WORK TASK => Everything from the first line of the entries through the line containing "Connexion (642, 1014)" is to be retyped exactly, and nothing beyond it.

RECORDS SUPPLIED =>

= = =

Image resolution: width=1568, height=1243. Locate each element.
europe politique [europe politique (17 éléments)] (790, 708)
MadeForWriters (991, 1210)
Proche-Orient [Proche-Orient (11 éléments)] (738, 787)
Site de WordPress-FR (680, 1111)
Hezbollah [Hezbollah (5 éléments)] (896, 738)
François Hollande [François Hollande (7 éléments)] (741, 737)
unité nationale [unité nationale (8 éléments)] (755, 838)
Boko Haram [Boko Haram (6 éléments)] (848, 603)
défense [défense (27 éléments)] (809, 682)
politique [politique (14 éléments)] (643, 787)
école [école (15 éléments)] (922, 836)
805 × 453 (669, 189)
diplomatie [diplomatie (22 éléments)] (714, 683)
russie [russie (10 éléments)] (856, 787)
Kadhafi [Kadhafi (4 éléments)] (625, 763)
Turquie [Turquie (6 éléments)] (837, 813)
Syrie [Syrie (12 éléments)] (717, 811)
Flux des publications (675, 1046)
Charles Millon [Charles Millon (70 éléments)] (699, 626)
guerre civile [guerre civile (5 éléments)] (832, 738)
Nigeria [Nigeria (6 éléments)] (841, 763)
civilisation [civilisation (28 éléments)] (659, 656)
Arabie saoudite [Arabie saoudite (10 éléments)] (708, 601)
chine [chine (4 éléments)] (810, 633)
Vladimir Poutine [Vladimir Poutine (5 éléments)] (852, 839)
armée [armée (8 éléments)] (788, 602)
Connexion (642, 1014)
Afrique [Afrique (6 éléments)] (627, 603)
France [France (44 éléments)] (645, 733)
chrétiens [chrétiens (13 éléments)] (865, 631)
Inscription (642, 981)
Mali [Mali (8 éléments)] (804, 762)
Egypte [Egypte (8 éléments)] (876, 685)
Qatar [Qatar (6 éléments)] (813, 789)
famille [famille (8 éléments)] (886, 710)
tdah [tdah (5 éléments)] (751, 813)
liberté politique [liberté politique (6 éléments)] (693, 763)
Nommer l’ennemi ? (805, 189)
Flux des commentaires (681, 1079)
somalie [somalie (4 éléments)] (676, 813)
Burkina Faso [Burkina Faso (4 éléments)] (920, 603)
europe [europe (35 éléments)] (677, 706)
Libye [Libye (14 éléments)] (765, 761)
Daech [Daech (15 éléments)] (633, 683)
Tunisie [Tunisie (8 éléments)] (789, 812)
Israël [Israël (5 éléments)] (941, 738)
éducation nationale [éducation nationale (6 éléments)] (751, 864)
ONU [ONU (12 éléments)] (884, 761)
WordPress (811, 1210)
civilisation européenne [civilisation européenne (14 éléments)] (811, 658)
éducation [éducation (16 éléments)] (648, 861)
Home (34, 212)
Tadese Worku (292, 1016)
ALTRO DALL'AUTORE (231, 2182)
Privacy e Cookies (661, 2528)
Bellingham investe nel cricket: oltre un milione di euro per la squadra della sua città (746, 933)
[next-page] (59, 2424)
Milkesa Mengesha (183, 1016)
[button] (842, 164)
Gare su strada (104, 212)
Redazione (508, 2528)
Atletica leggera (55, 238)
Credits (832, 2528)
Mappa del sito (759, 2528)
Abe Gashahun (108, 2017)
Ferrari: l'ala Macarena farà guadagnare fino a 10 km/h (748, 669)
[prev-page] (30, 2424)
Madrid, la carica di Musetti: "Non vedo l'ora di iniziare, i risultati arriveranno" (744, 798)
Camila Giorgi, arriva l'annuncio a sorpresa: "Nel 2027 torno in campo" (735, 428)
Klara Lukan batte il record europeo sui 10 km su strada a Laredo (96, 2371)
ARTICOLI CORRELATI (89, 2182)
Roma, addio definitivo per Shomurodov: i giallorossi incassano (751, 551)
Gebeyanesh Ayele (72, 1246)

= = =

SOLUTION FOR THIS TASK =>
Image resolution: width=1568, height=1243. Locate each element.
europe politique [europe politique (17 éléments)] (790, 708)
MadeForWriters (991, 1210)
Proche-Orient [Proche-Orient (11 éléments)] (738, 787)
Site de WordPress-FR (680, 1111)
Hezbollah [Hezbollah (5 éléments)] (896, 738)
François Hollande [François Hollande (7 éléments)] (741, 737)
unité nationale [unité nationale (8 éléments)] (755, 838)
Boko Haram [Boko Haram (6 éléments)] (848, 603)
défense [défense (27 éléments)] (809, 682)
politique [politique (14 éléments)] (643, 787)
école [école (15 éléments)] (922, 836)
805 × 453 (669, 189)
diplomatie [diplomatie (22 éléments)] (714, 683)
russie [russie (10 éléments)] (856, 787)
Kadhafi [Kadhafi (4 éléments)] (625, 763)
Turquie [Turquie (6 éléments)] (837, 813)
Syrie [Syrie (12 éléments)] (717, 811)
Flux des publications (675, 1046)
Charles Millon [Charles Millon (70 éléments)] (699, 626)
guerre civile [guerre civile (5 éléments)] (832, 738)
Nigeria [Nigeria (6 éléments)] (841, 763)
civilisation [civilisation (28 éléments)] (659, 656)
Arabie saoudite [Arabie saoudite (10 éléments)] (708, 601)
chine [chine (4 éléments)] (810, 633)
Vladimir Poutine [Vladimir Poutine (5 éléments)] (852, 839)
armée [armée (8 éléments)] (788, 602)
Connexion (642, 1014)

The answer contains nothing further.